Sheriff Caleb Hill Haynes did indeed have political aspirations, having run unsuccessfully for the North Carolina legislature in 1912.  He was elected to the House in 1920 and served until 1933.  He was married to a daughter of Chang Bunker, one of the original Siamese twins, who settled near Mt. Airy.

Rev. Allen Johnson was from the section of Surry County on the Virginia line and the border of Stokes County, within the Westfield township.  The McBride family cemetery and McBride road are located on that side of Mt.
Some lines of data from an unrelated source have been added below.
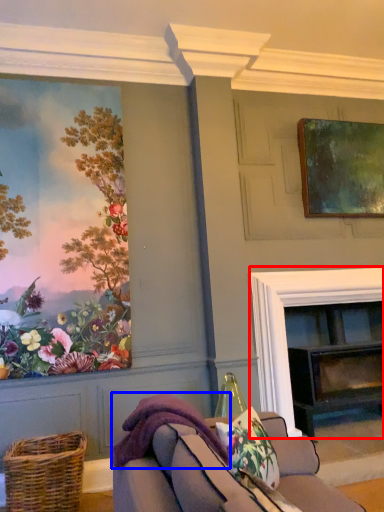 Question: Which point is further to the camera, fireplace (highlighted by a red box) or blanket (highlighted by a blue box)?

Choices:
 (A) fireplace
 (B) blanket

Answer: (A) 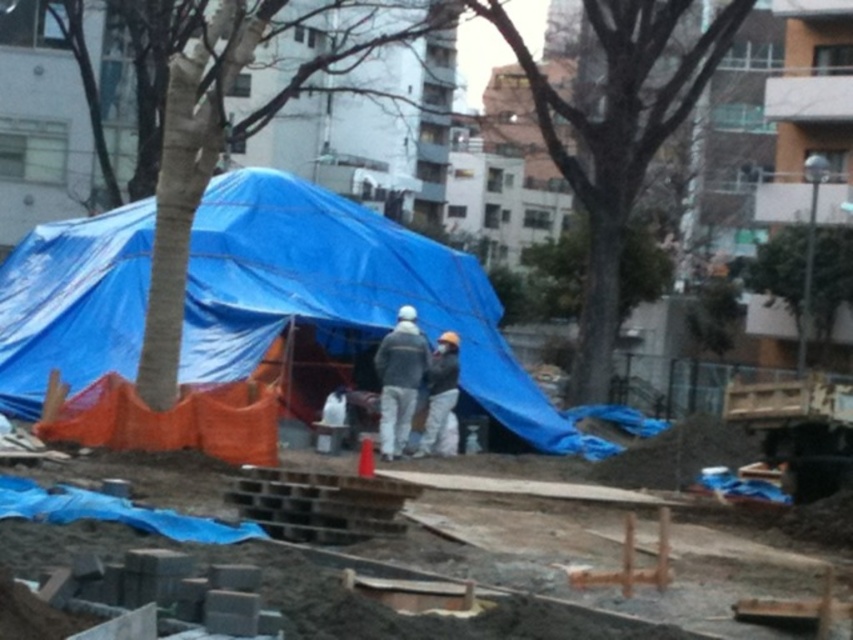 You are a safety inspector observing the construction site. You notice two gray fabric items at the center of the scene. Which one is closer to you, the gray fabric jacket at center or the gray fabric worker at center?

The gray fabric jacket at center is closer to you because it is in front of the gray fabric worker at center.

You are a safety inspector at the construction site. You notice the blue tarpaulin tent at center and the green leafy tree at upper center. Which object is positioned higher in the image?

The green leafy tree at upper center is positioned higher than the blue tarpaulin tent at center.

Based on the scene, can you determine if the blue tarpaulin tent at center is wider than the green leafy tree at upper center?

The blue tarpaulin tent at center is wider than the green leafy tree at upper center according to the description.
Airy.  Allen was a grandson of another preacher from that area, Rev. “Right” Johnson, and was a son of Henderson Johnson and Amelia Norman.

The three delinquents who disrupted the sermon have connections by marriage to the  Johnson family.  It is common in a small, rural community to find many people who are distant cousins across generations, as joked about in the song, “I’m My Own Grandpaw.”  In this case, most of the relationships seem to have involved  a woman named Lula Belle McBride, who came from a large family and had bad luck in her marriages.

Lula McBride was first married in 1929 to James Hemmings, the widower of Allen Johnson’s daughter, Mary.  Then in 1933, James Hemmings died.  Allen Johnson’s grand-daughter, Sarepta Johnson, had died young, back in 1915.  Her husband, Austin Holt, married the second time to Jettie Collins, sister of the above-named Straud and Jim Collins.  Poor Jettie died very soon after, and Austin married a third time, to Lula McBride Hemmings, in about 1936.

The three drunken Virginians were only about 18-20 years old in 1912.  The Collins boys grew up and married and went to work at the granite quarry in Mt. Airy, while Meredith Pell worked on the railroad.  Straud Collins and Meredith Pell both married sisters of Lula McBride.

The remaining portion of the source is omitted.